Royal Enfield Interceptor 650
Royal Enfield Continental GT 650
Interesting bikes and similar in concept to the Triumph Bonneville and Thruxton models. Both are powered by the same 650cc 4 valve, DOHC engine that is fitted with a 270 degree crankshaft. This arrangement was previously used on the Yamaha TRX850, and gives the engine the same firing intervals and 'feel' of a V twin. This could be a hint towards which bike Royal Enfield seeing their bikes being in competition to - the Indian built Harley Davidson Street 750. (What, you thought Harleys were only built in the US? Better not mention the HD factory in Thailand then!)
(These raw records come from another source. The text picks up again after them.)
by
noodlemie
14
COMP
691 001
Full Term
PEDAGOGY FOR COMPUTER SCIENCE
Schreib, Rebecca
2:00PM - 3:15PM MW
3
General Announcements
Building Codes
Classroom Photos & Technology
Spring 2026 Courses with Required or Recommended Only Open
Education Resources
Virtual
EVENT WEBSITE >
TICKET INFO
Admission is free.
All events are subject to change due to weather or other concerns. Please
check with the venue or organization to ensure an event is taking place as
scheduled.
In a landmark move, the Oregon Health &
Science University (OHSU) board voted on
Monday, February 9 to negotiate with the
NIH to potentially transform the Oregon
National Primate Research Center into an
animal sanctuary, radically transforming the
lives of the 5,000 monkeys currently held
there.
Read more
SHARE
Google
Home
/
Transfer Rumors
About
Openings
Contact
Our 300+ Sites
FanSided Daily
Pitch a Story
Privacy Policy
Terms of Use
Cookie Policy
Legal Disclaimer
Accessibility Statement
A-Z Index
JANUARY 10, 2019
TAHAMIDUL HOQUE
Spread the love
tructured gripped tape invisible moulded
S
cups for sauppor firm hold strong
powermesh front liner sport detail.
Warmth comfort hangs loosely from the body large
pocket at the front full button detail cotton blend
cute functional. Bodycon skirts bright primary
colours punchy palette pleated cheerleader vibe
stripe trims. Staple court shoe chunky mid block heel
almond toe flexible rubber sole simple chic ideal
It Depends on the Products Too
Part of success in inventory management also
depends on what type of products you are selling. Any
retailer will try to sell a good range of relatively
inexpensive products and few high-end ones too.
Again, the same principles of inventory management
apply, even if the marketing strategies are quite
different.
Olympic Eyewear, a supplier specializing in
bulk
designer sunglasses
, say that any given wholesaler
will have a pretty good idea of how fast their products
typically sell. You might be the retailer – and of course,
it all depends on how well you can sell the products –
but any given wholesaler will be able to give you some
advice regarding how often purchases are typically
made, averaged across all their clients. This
Talking of the US, the Interceptor will be marketed there and Canada as the INT 650, I think Honda hold the rights to Interceptor in those countries.
As for the important questions - how good will it be? How much will it cost? When will I be able to buy one? - we'll have to wait and see. I know of someone who ordered a Royal Enfield Himalayan, but after months of waiting and numerous promises of delivery dates, it never arrived so he ended up cancelling and buying something else. If Royal Enfield want to be taken as a serious company, they have to address concerns like that.
Royal Enfield twins website, and here's a promotional video. Note that the bikes appear to have been developed at RE's R&D department in the UK.
Following on from the success of the North Coast 500, another tourist route in Scotland has been launched, the North East 250. As the name suggests, this is a loop round the North East and has a good mixture of coastal roads and routes through the Grampian mountains.
I've probably ridden the majority of the route and one time or another, and it's definitely worth thinking about if you're planning a trip to Scotland. As for us who live in the Central Belt, this could easily be done in a long weekend.
Yamaha have shown a number of concept trikes recently including the 'off road scooter' styled 03GEN-X.
Certainly different! However, I think it's an interesting concept - an 'adventure scooter' for riders with a disability. Having a 3 wheels layout with 2 wheels at the front will give it stability, it has a luggage rail behind the saddle to carry a folding wheelchair, and large footplates to support the riders feet (I assume these could be fitted with straps for riders with poor foot control).
Really cool styling, although I'm not sure about the woodgrain rear mudguard panel!
Will it ever reach the shops? Who knows, but it's good to see a major manufacturer thinking about riders with mobility problems - lot cooler than one of those electric mobility scooters!